Super Resolution with SRGAN: from Dogs to Everything Else

7 min readMay 17, 2019

Introduction

Super resolution is a challenging task which enhances the resolution of low-resolution images. It has attracted significant research interest in recent years, and many breakthroughs have been made. This project will be focusing on one of the breakthrough models: the Super-Resolution GAN model. (SRGAN)

This blog post has 4 major parts: an introduction of the original model from the original paper, an examination of one implementation on a specific dataset (dog images), a comparison of 4 modified models, and a test of how the model can generalize on images other than dogs. The idea is to see what architectural changes can affect the results, and how well the model can generalize on different types of images.

The SRGAN model was proposed in 2017 by a group of researchers from Twitter. The major difference of this model is in its selection of the loss function. Instead of using conventional loss functions such as MSE, the new model adopts a “perceptual loss function” which better reflects the difference between images that human eyes can perceive. The avant-garde loss function is summarized below. Instead of measure pixel-wise difference, the new loss function sums the euclidean distance between the feature representation of the low-resolution image and the high-resolution image from all the layers of the generator network.

The formula of the perception loss: (snapshot from the paper)

As for the GAN structure, the generator uses a VGG19 network to extract the feature maps, and the discriminator is a standard CNN binary classification network. While the discriminator generally follows the standard practice, the generator is a bit unusual since it uses the skip connections and a transposed convolutional layer. The complete architecture is posted below.

The illustration of the architecture: (snapshot from the paper)

Baseline Model: One Implementation

My implementation of the SRGAN model builds on this repo. It uses pretrained VGG16 weights to calculate the perceptual loss. The architecture of the generator and discriminator is summarized in the graph below.

Training with a Different Dataset

In the paper, the model was trained using 350 thousand images from ImageNet. In order to find out how well the model generalize on different image contents, I decide to retrain the model on the Stanford Dogs Dataset, which contains 20,580 images of 120 breeds of dogs, and is a subset of the ImageNet. After the model is trained, it will be tested on unseen images (photos that I take) of objects other than dogs. The Stanford Dog Dataset can be downloaded from this link:

The low-resolution images for training are downsampled from the original high-resolution images by a scale factor of 2. Each batch has 64 downsampled images.

Results

The three pictures below show the improvement of the model as the number of epochs increases. All these pictures are from the validation set. Left columns are the low-resolution images (the input), middle columns are the original high-resolution images (the ground truth), and the right columns are the super-resolution images (the output).

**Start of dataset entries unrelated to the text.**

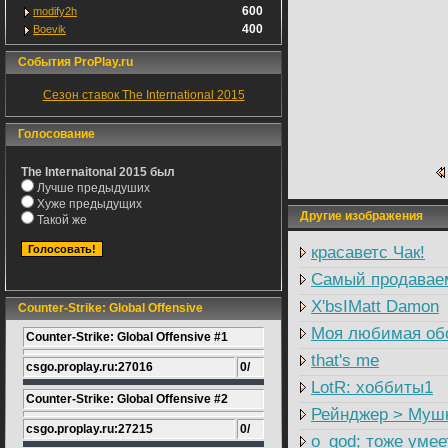
600
modify2h
400
Boevik
События ProPlay.ru
Сезон ставок The International 2015
Голосование
The Internaitonal 2015 был
Лучше предыдуших
Хуже предыдущих
Другие изображения
Такой же
красаветс Чак!
Самый продавае
X'bsIMatt Damon
Counter-Strike: Global Offensive
Моя любимая об
Counter-Strike: Global Offensive #1
that's me
csgo.proplay.ru:27016
0/
LotR: хоббиты1
Counter-Strike: Global Offensive #2
Рейнджер > Мушк
csgo.proplay.ru:27215
0/
о_god; тоже умее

We can see that after the first epoch, the output is really blurred the model does not pick up the color correctly. Visible improvements happen after the 10th epoch, but the color is still a little off and the quality of the output is worse than the input. After 200 epochs, the color is correct and the output is visibly better than the input. There are 200 epochs in my implementation. The original implementation had 100 epochs, and I chose to run 200 epochs to see if the additional epochs would improve the results. It turns out that the additional epochs do bring visible improvements to the image quality.

The loss graph for 200 epochs is shown as blow.

Modified Model

For both the generator and the discriminator models, I tried different modifications and will talk about 4 variations in this blog. For the generator, the original implementation in the repo (not the paper) uses 6 residual blocks of 64 channels, whose structure can be found in this repo. I modified the structure by changing the number of residual blocks to 5 or 12. The original structure of the discriminator has 9 convolutional layers, and the channels expand from 64 (layer 1) to 1024 (layer 9). To see how the number of channels can affect the result, I also created two different versions: one has 5 layers with 512 channels each, and the other has 9 layers with 128 channels each. So the first version is shallower but has more channels, and the second one reduces the number of channels of the original architecture. These modifications were chosen to see how the tradeoff between number of layers and number of channels will affect the outcome.

Experimenting with different possible modifications, I also tried removing the batch normalization layers or changing the activation functions. These modifications did not result in visible changes to the results.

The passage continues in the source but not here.